Another Part of the Forest is a 1946 play by Lillian Hellman, a prequel to her 1939 drama The Little Foxes.

==Plot synopsis==
Set in the fictional town of Bowden, Alabama, in June 1880, the plot focuses on the wealthy, ruthless, and innately evil Hubbard family and their rise to prominence. Patriarch Marcus Hubbard was born into poverty and toiled at menial labor while teaching himself Greek philosophy and the basics of business acumen. He ultimately made his fortune by exploiting his fellow Southerners during the American Civil War. He treats his good-hearted but slightly eccentric Bible-quoting wife Lavinia in a way designed to undermine both her self-confidence and sense of reality; she is no help to her children and wants nothing more than to join a religious retreat so she can expiate her sins.

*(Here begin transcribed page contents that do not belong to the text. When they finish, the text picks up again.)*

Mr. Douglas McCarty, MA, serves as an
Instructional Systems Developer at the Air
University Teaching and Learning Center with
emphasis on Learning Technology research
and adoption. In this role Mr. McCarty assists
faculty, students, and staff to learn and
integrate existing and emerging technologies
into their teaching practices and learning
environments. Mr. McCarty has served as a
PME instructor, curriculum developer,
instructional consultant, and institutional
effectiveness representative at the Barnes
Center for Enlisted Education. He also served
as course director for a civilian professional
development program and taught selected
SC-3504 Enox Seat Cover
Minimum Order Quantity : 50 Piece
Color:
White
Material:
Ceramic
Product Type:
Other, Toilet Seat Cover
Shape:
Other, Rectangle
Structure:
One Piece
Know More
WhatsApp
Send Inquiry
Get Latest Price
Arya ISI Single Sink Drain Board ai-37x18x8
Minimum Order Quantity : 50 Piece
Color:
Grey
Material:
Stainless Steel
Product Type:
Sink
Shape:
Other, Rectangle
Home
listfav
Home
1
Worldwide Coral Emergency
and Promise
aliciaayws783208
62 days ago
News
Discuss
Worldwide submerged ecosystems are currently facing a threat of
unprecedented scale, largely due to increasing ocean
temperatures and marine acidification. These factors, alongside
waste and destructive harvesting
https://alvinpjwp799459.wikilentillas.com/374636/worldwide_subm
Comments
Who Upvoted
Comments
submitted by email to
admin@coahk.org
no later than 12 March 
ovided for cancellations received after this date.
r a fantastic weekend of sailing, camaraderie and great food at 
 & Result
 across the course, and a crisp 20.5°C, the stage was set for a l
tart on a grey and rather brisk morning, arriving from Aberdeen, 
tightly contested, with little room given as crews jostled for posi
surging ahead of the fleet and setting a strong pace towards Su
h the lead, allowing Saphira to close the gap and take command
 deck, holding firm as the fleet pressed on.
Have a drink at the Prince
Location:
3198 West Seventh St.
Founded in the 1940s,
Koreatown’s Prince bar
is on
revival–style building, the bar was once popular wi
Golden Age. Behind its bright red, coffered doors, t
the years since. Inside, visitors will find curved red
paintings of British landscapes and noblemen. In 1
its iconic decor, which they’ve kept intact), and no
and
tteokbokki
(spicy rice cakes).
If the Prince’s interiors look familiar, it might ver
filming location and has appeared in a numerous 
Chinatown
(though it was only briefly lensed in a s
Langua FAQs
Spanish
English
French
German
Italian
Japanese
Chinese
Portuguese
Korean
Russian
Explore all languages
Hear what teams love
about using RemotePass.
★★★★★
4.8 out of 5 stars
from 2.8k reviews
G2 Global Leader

Shrewd, amoral elder son Benjamin is plotting to usurp his father's power and steal his money, and the younger Oscar lusts for "cooch dancer" (as she's described by Regina) Laurette Sincee rather than penniless neighbor Birdie Bagtry, who desperately is looking for a loan on her family's valuable land, a situation Benjamin hopes to exploit.

Regina is the sexually active daughter who wants to live in Chicago with Birdie's cousin, former Confederate officer John Bagtry, a move discouraged by her father, who has a disturbingly unnatural closeness to the girl. The only people in the household with any sense of morality are the servants, Coralee and Jacob.

==Original Broadway production==
Hellman directed the Broadway production that opened on November 20, 1946, at the Fulton Theatre, where it ran for 182 performances. Incidental music was composed by Marc Blitzstein, the scenic and lighting design were by Jo Mielziner, and the costume design was by Lucinda Ballard.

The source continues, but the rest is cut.